**Your instructions**
Each line in the listing below that contains "long" should be returned.

**Supplied entries**
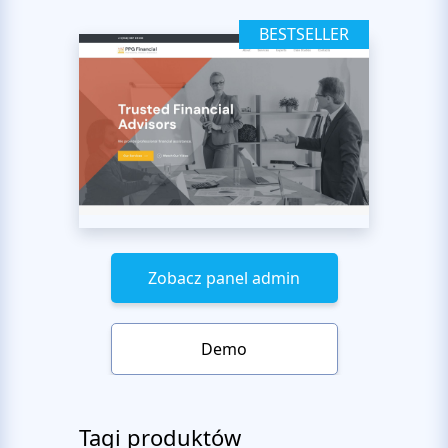
BESTSELLER
Zobacz panel admin
Demo
Tagi produktów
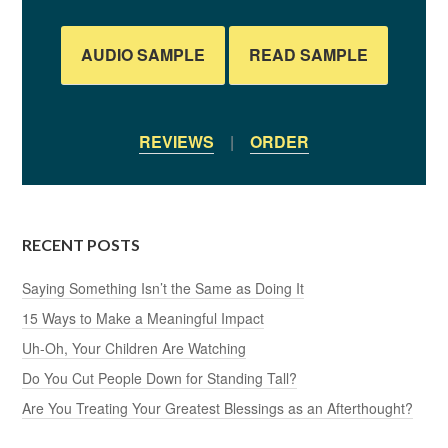
AUDIO SAMPLE
READ SAMPLE
REVIEWS
|
ORDER
RECENT POSTS
Saying Something Isn’t the Same as Doing It
15 Ways to Make a Meaningful Impact
Uh-Oh, Your Children Are Watching
Do You Cut People Down for Standing Tall?
Are You Treating Your Greatest Blessings as an Afterthought?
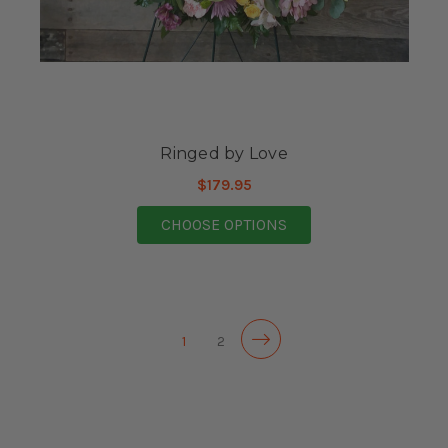
Ringed by Love
$179.95
FOR RINGED BY LOVE
CHOOSE OPTIONS
1
2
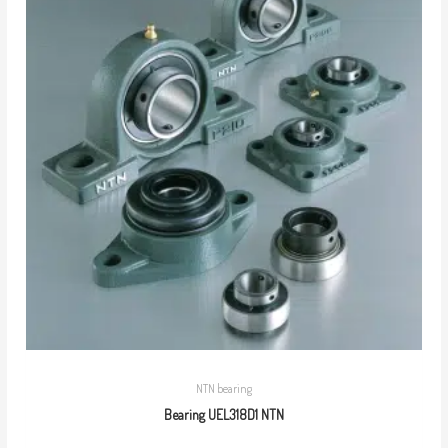
NTN bearing
Bearing UEL318D1 NTN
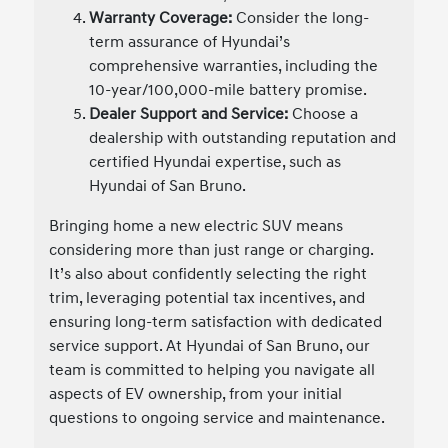
Warranty Coverage:
Consider the long-
term assurance of Hyundai’s
comprehensive warranties, including the
10-year/100,000-mile battery promise.
Dealer Support and Service:
Choose a
dealership with outstanding reputation and
certified Hyundai expertise, such as
Hyundai of San Bruno.
Bringing home a new electric SUV means
considering more than just range or charging.
It’s also about confidently selecting the right
trim, leveraging potential tax incentives, and
ensuring long-term satisfaction with dedicated
service support. At Hyundai of San Bruno, our
team is committed to helping you navigate all
aspects of EV ownership, from your initial
questions to ongoing service and maintenance.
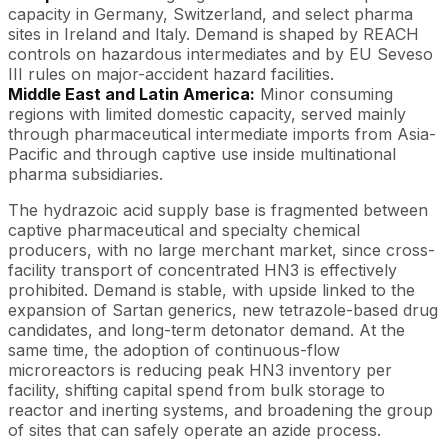
capacity in Germany, Switzerland, and select pharma
sites in Ireland and Italy. Demand is shaped by REACH
controls on hazardous intermediates and by EU Seveso
III rules on major-accident hazard facilities.
Middle East and Latin America:
Minor consuming
regions with limited domestic capacity, served mainly
through pharmaceutical intermediate imports from Asia-
Pacific and through captive use inside multinational
pharma subsidiaries.
The hydrazoic acid supply base is fragmented between
captive pharmaceutical and specialty chemical
producers, with no large merchant market, since cross-
facility transport of concentrated HN3 is effectively
prohibited. Demand is stable, with upside linked to the
expansion of Sartan generics, new tetrazole-based drug
candidates, and long-term detonator demand. At the
same time, the adoption of continuous-flow
microreactors is reducing peak HN3 inventory per
facility, shifting capital spend from bulk storage to
reactor and inerting systems, and broadening the group
of sites that can safely operate an azide process.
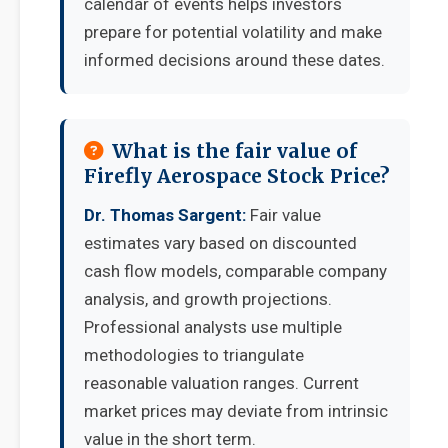
calendar of events helps investors
prepare for potential volatility and make
informed decisions around these dates.
What is the fair value of
Firefly Aerospace Stock Price?
Dr. Thomas Sargent:
Fair value
estimates vary based on discounted
cash flow models, comparable company
analysis, and growth projections.
Professional analysts use multiple
methodologies to triangulate
reasonable valuation ranges. Current
market prices may deviate from intrinsic
value in the short term.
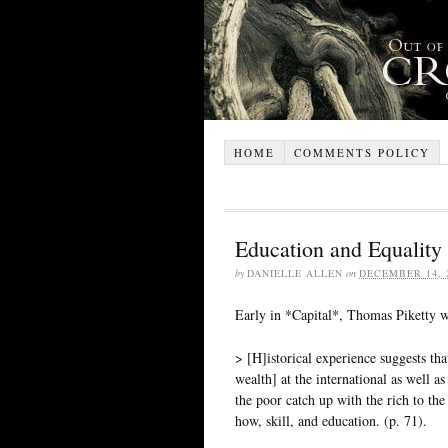
HOME
COMMENTS POLICY
Education and Equality 
by
DANIELLE ALLEN
on
DECEMBER 14, 
Early in *Capital*, Thomas Piketty w
> [H]istorical experience suggests t
wealth] at the international as well a
the poor catch up with the rich to the
how, skill, and education. (p. 71).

**Result of the task**
Consider the long-
ensuring long-term satisfaction with dedicated
candidates, and long-term detonator demand. At the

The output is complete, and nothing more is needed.